Understanding the effects of hydraulic fracturing wastewater on brain development in zebrafish
Zachary Hall and Tamzin Blewett, Department of Biological Science
Hydraulic fracturing for oil and gas recovery is increasing globally, including the extraction of resources near the traditional territories of Indigenous peoples in North America. Among the environmental costs associated with this process is the production of millions of litres of untreated wastewater effluent called flowback and produced water. This wastewater is a complex chemical mixture containing trace metals, ions, and diesel range organics. During production and transport of this effluent, accidental spills into the environment occur. The goal of this project is to understand the impact of hydraulic fracturing effluent exposure on the development of a model aquatic organism, the zebrafish.

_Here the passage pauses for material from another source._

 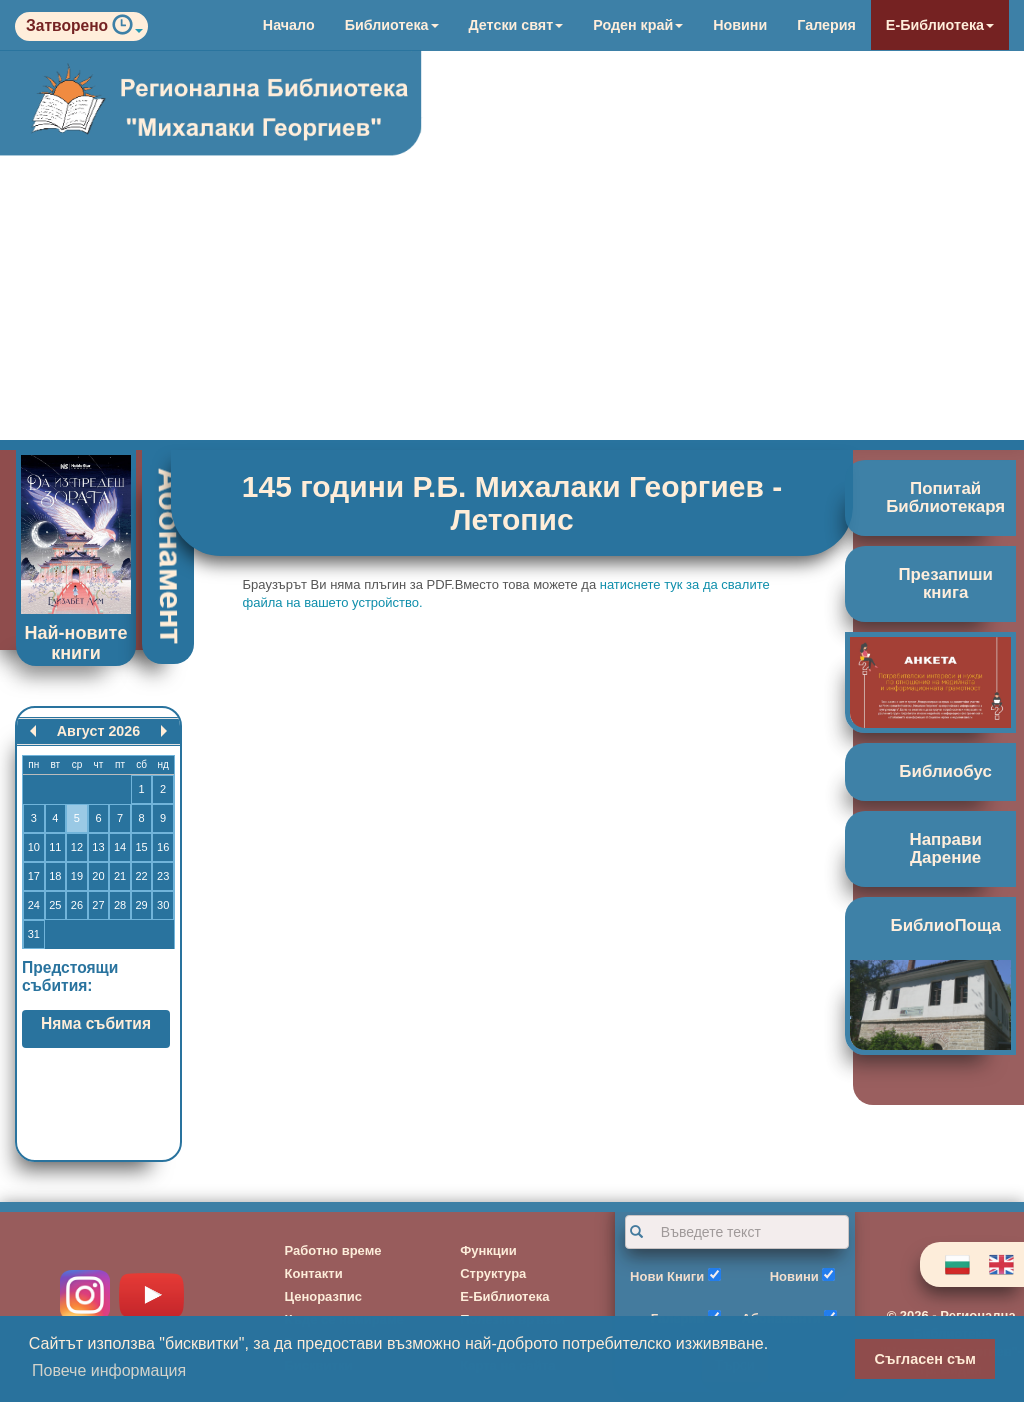 I want to click on Роден край, so click(x=638, y=25).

Lichen to become a mite-y environmental investigator? Environmental monitoring of ecosystem health in Alberta with lichen and oribatid mite bioindicators
Dr. Diane Haughland and Lisa Lumley, Department of Biological Sciences, Alberta Biodiversity Monitoring Institute
The Alberta Biodiversity Monitoring Institute is a not-for-profit organization that tracks changes in Alberta’s wildlife and habitats across the province. This includes assessing ecosystem health through examining the diversity of lichens and soil-dwelling oribatid mites. Oribatid mites and lichens are excellent indicators of ecosystem health; they are responsive to climate and habitat alteration, with mite diversity indicative of soil health and lichens responding to air quality. Alberta is home to over 384 oribatid mites and 1,000 lichens, including species that ABMI has collected from First Nations reserves in collaboration with Indigenous communities. The goal of our project is to provide the student hands-on experience and training in environmental monitoring and mite and lichen identification. Samples are collected and shipped to the University of Alberta where they are logged, preserved and identified; assisting in these tasks will provide the student an opportunity to contribute to data on biodiversity of these taxa, data that ultimately are used to estimate the health of our shared environment over time.